I can’t cope with this! It’s too flagrant, too overpowering, and it’s all far, far too impossible! Impossible to have anything to do with a man from my father’s world! Impossible to have anything to do with any man when my overwhelming responsibility is for my grandmother. So it doesn’t matter—doesn’t matter a jot what this ridiculous reaction to him is, I can’t let it go anywhere, and I have to stop it in its tracks now. Right now!

But he wasn’t to be evaded. Instead he matched her gesture, getting to his feet in a lithe, effortless movement, towering over her. Too close—much too close. She stepped back, trying not to bump into the empty chair beside her.

‘You know …’ he said, and his voice was a deep, dark drawl that set her nerve-endings vibrating at some weird, subliminal frequency.

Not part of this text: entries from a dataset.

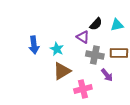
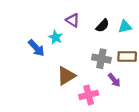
purple triangle: (83, 37) -> (73, 20), moved
blue arrow: (34, 45) -> (36, 48), turned -36
cyan star: (57, 49) -> (56, 37), moved

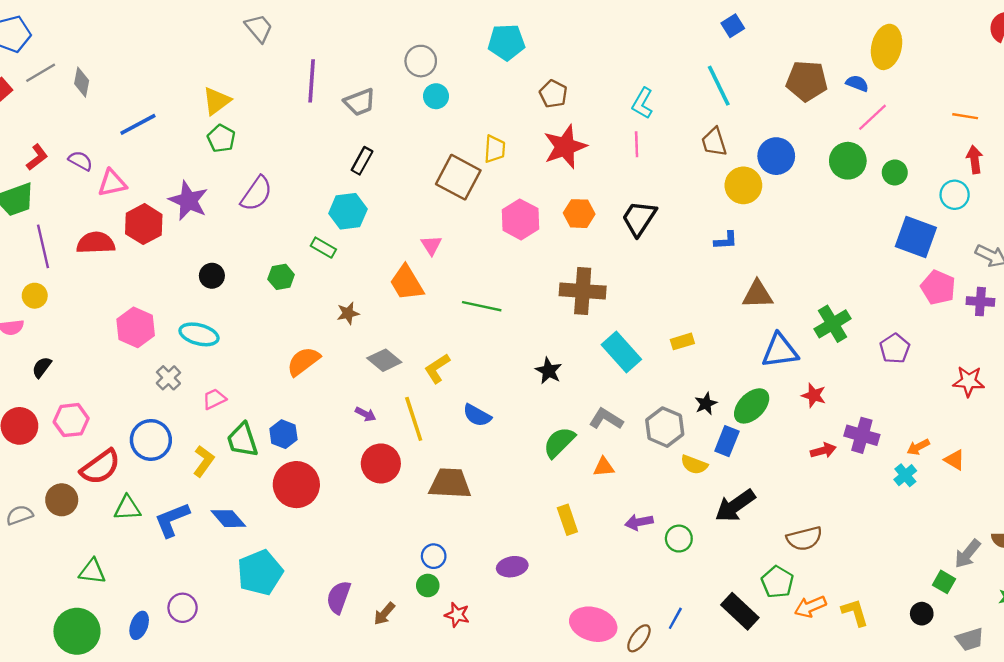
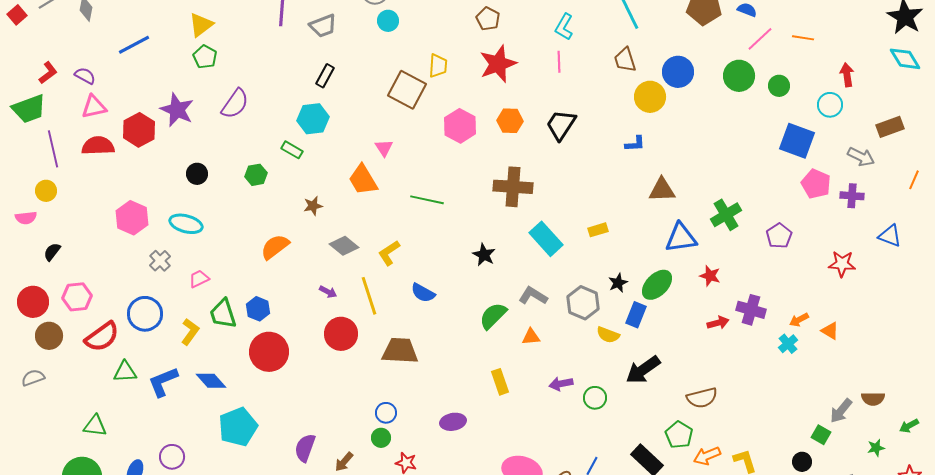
orange line: (965, 116) -> (803, 38), moved
pink triangle: (112, 183) -> (94, 107), moved
brown circle: (62, 500) -> (49, 336), moved

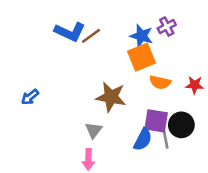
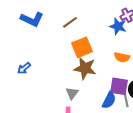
blue L-shape: (70, 32) -> (32, 19), moved
blue star: (142, 36) -> (118, 26), moved
orange square: (142, 57) -> (82, 47), moved

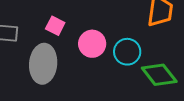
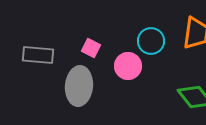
cyan circle: (127, 52) -> (151, 41), moved

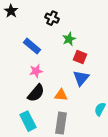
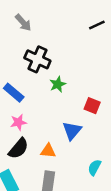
black cross: (52, 18) -> (37, 59), size x1.5
red square: (80, 57) -> (92, 106), moved

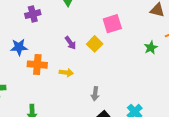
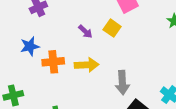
yellow arrow: (66, 73) -> (87, 65), size x1.5
gray arrow: (95, 94) -> (122, 83), size x1.5

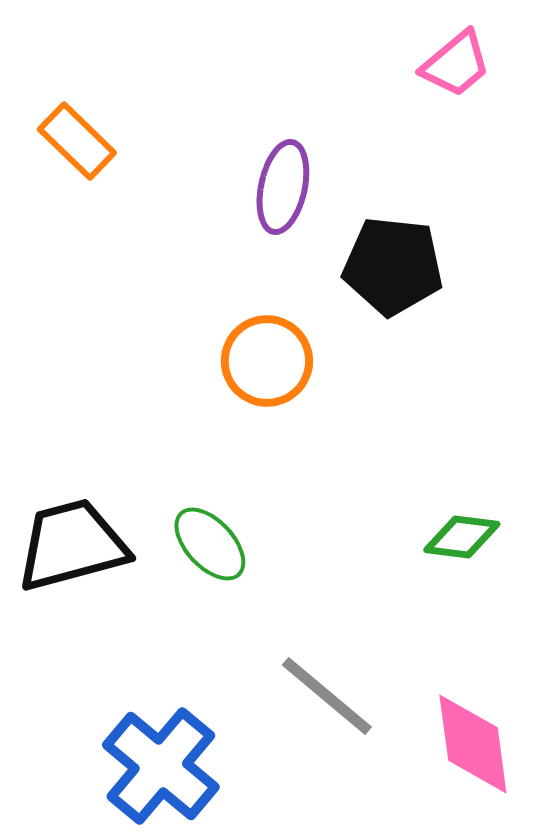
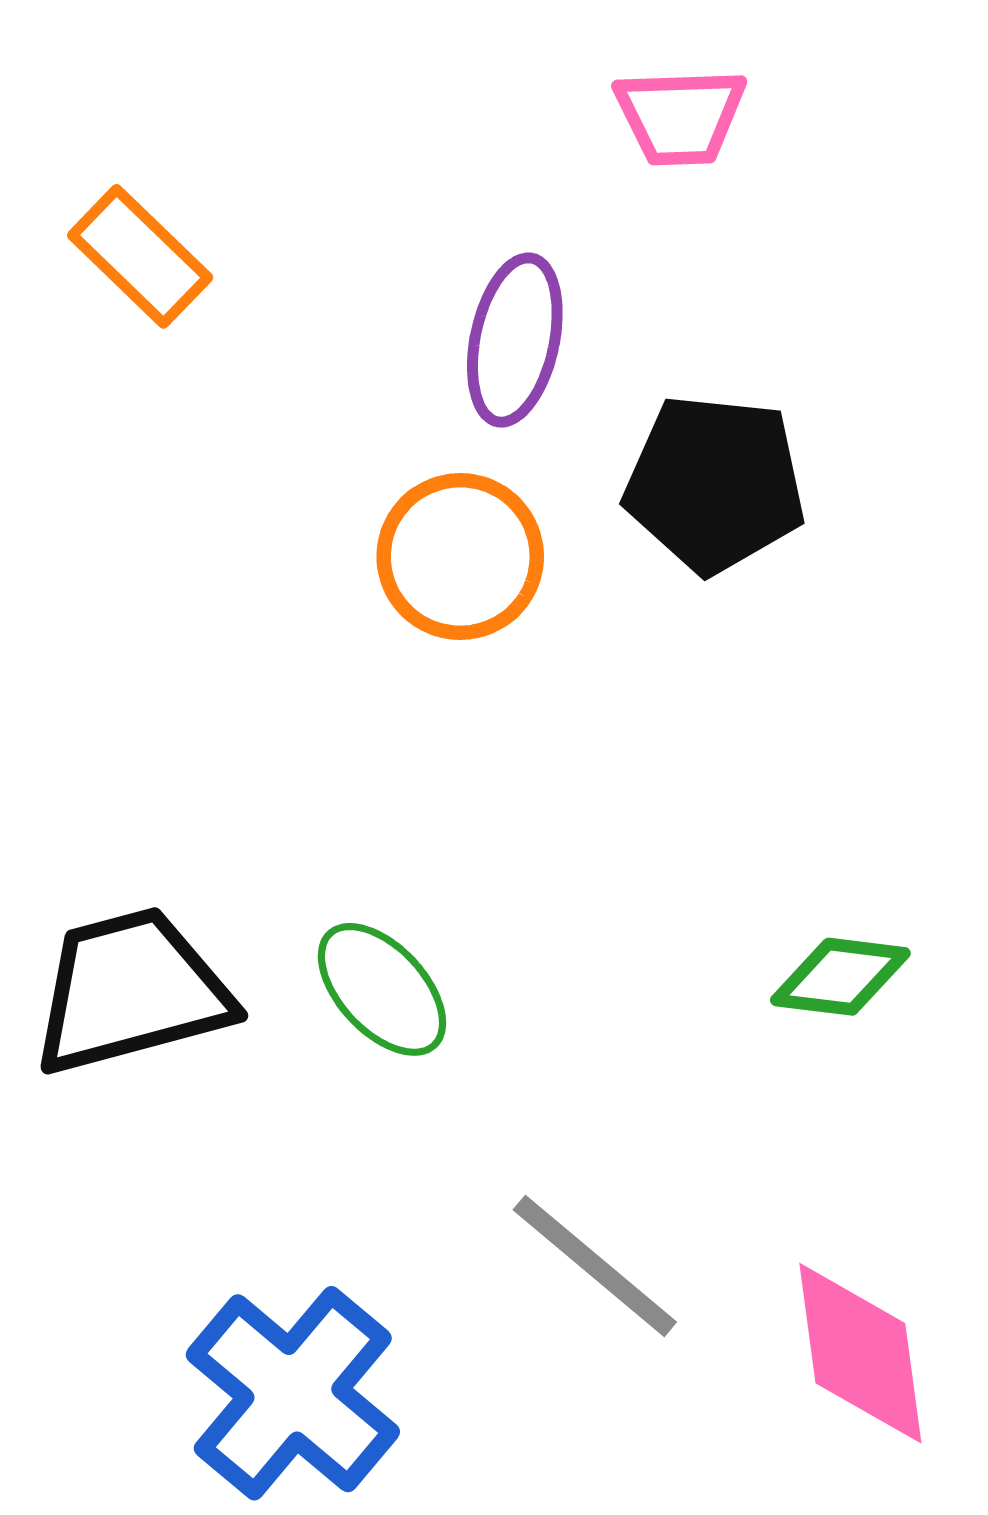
pink trapezoid: (456, 64) -> (680, 116), moved, turned 38
orange circle: (267, 361) -> (460, 557), moved

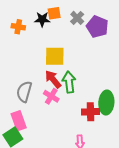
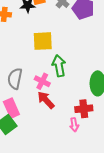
red arrow: (53, 79) -> (46, 100), moved
red cross: (91, 112) -> (84, 109), moved

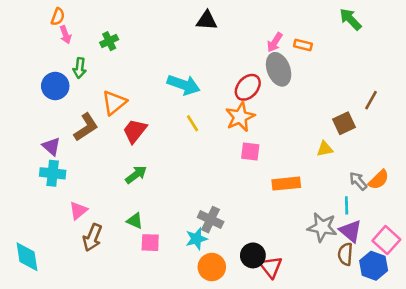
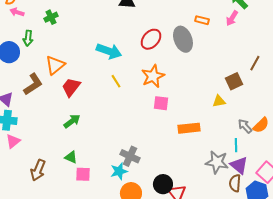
pink arrow: (65, 35) -> (17, 12), turned 128
pink arrow: (275, 42) -> (232, 18), moved
red ellipse: (248, 87) -> (151, 39), moved
pink triangle: (78, 211) -> (13, 141), moved

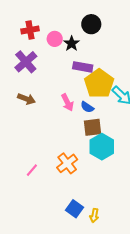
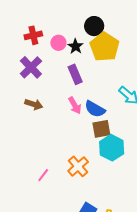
purple rectangle: (83, 67) -> (75, 74), moved, turned 60
yellow pentagon: (99, 84) -> (105, 47), moved
blue semicircle: (87, 107) -> (95, 109), size x1.5

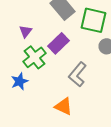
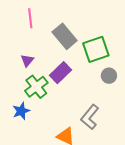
green square: (94, 20) -> (96, 49), turned -32
gray L-shape: (78, 74) -> (90, 117), moved

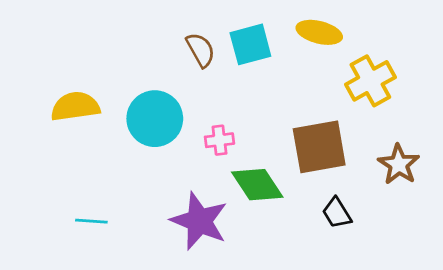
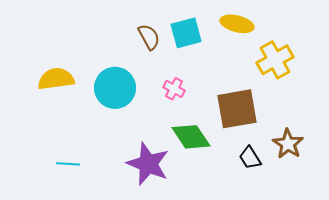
pink cross: (219, 140) -> (174, 89), moved, turned 35
brown star: (399, 164) -> (288, 144), moved

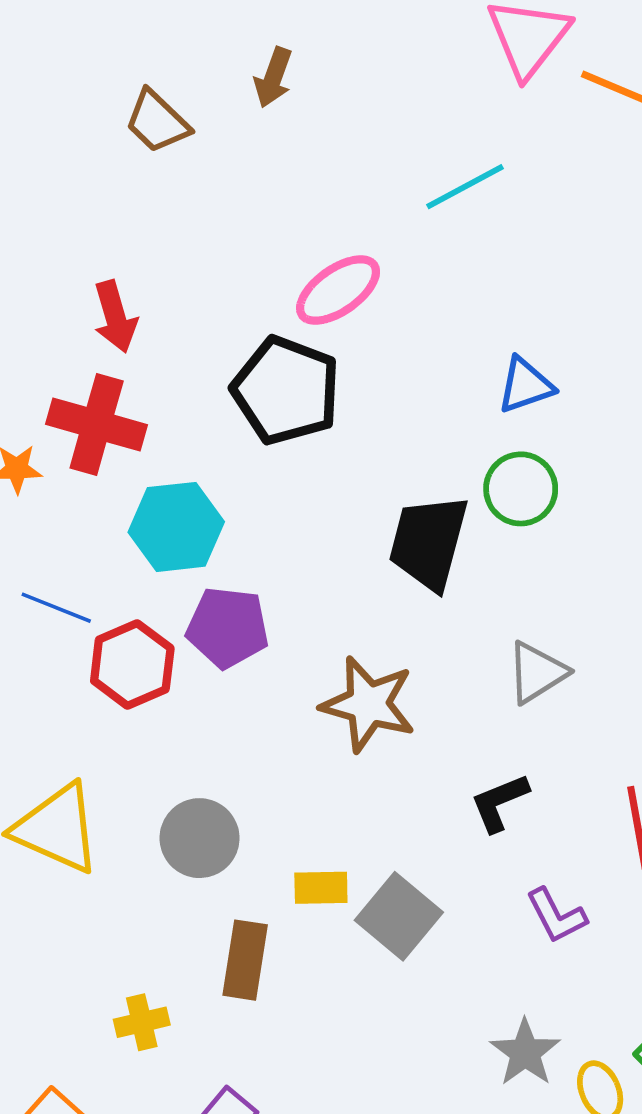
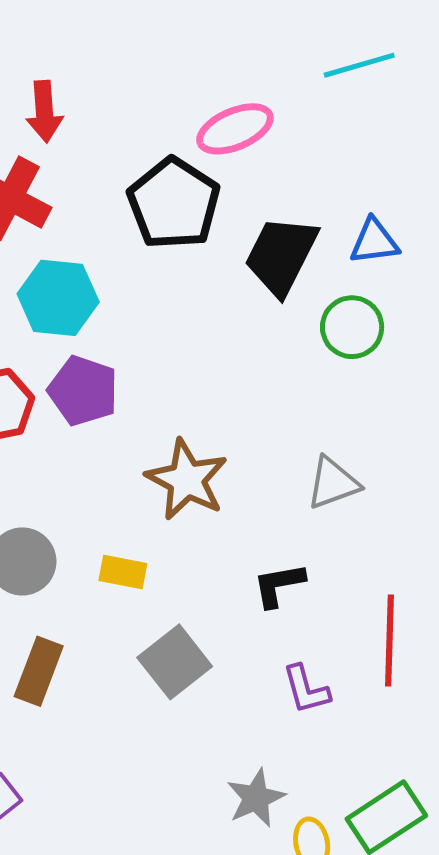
black trapezoid: (428, 542) -> (281, 255), moved
yellow rectangle: (321, 888) -> (123, 572), moved

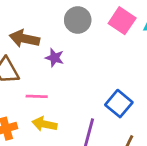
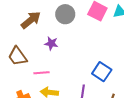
brown arrow: (24, 39) -> (31, 20), moved, turned 135

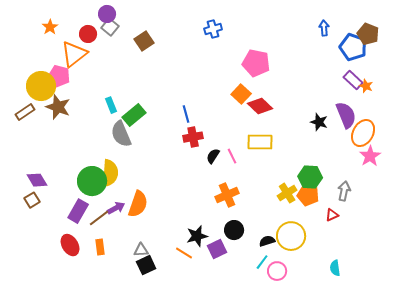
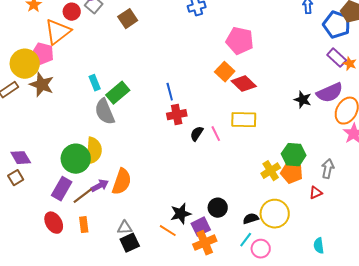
purple semicircle: (346, 115) -> (330, 93), turned 88
orange cross: (227, 195) -> (205, 243), moved

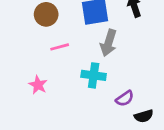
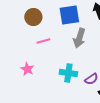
cyan cross: (94, 75) -> (68, 73), moved

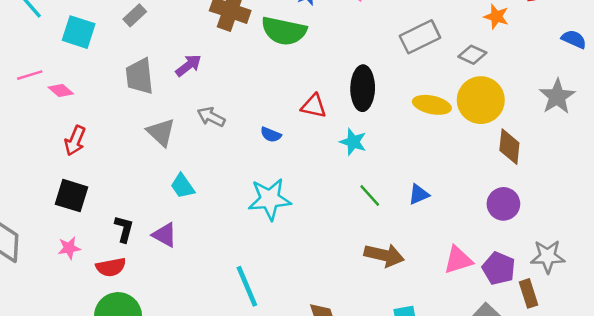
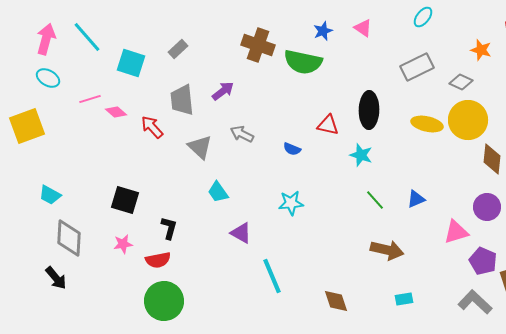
red arrow: (75, 141) -> (152, 127), moved, turned 115
cyan star: (270, 199) -> (291, 203), size x0.7
purple triangle: (165, 235) -> (241, 233), moved
pink triangle: (458, 260) -> (456, 232), moved

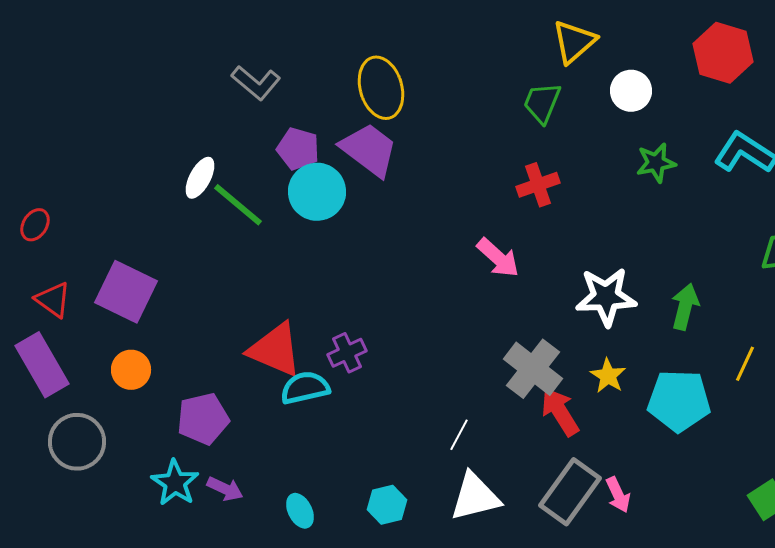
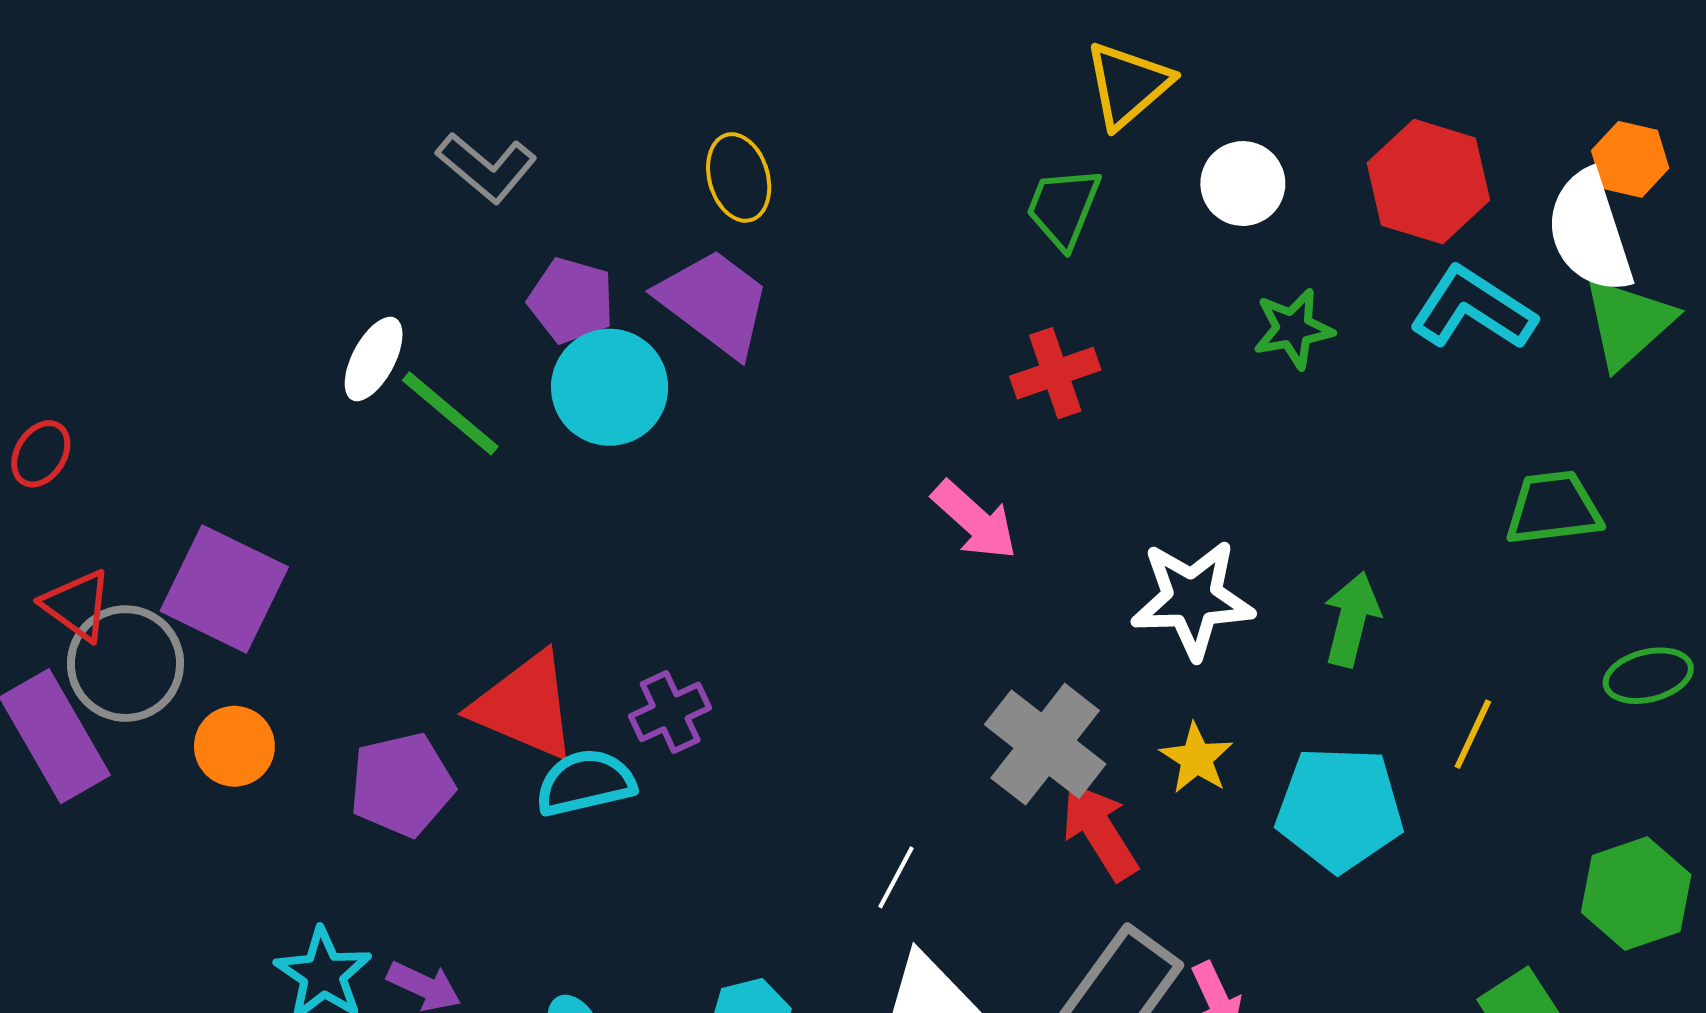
red hexagon: (723, 53) -> (1428, 182), moved
yellow ellipse: (381, 88) -> (739, 177), size x0.7
purple pentagon: (203, 419) -> (402, 785), moved
gray circle: (77, 442) -> (125, 664), moved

His eyes did not relinquish hers, did not allow her to tear her gaze away from his. ‘I don’t think I do excuse you, Ms Lassiter. Not two nights in a row.’ The dark glint in his eye was shot through with something that upped that strange subliminal frequency. ‘This time I think I will just do—this.’

He moved so fast she did not see it coming. His hand fastened around her wrist. Not tightly, not gripping it, but encircling it … imprisoning it.

He looked down at her, even taller somehow, his shoulders broader, his eyes darker.

‘I’d like to dance with you,’ he said.

He drew her hand into the crook of his arm so that her hand splayed involuntarily on the dark sleeve of his tuxedo jacket, her nails white against the smooth black cloth. She wanted to jerk free, tear herself away, but he was looking down at her still, a taunting smile playing on his lips.

‘You don’t want to make a scene, do you, Ms Lassiter?’ he said, and a saturnine eyebrow quirked. The dark eyes were glinting. Mocking.

Emotion flashed in her eyes. For a wild and impossible moment, she wanted to do exactly what he’d said she could not—tug her hand free of its imprisonment, push away from him, storm off in a swirl of skirts and leave him standing there.

But there were too many people around. This was a formal function, with people who knew him, knew her father, knew who she was. Too many eyes were coming their way. Heads were turning at other tables set too close by.

He saw her dilemma, mocked it, and started to draw her away, towards the dance floor beyond. He could feel the stiffness of her body, the anger in the set of her shoulders. Well, he had anger of his own. Anger because she had spent the entire meal as if he did not exist, blanking him out, doing her best to ignore him, refusing to see him, talk to him. Refusing to do anything except the one thing she could not refuse.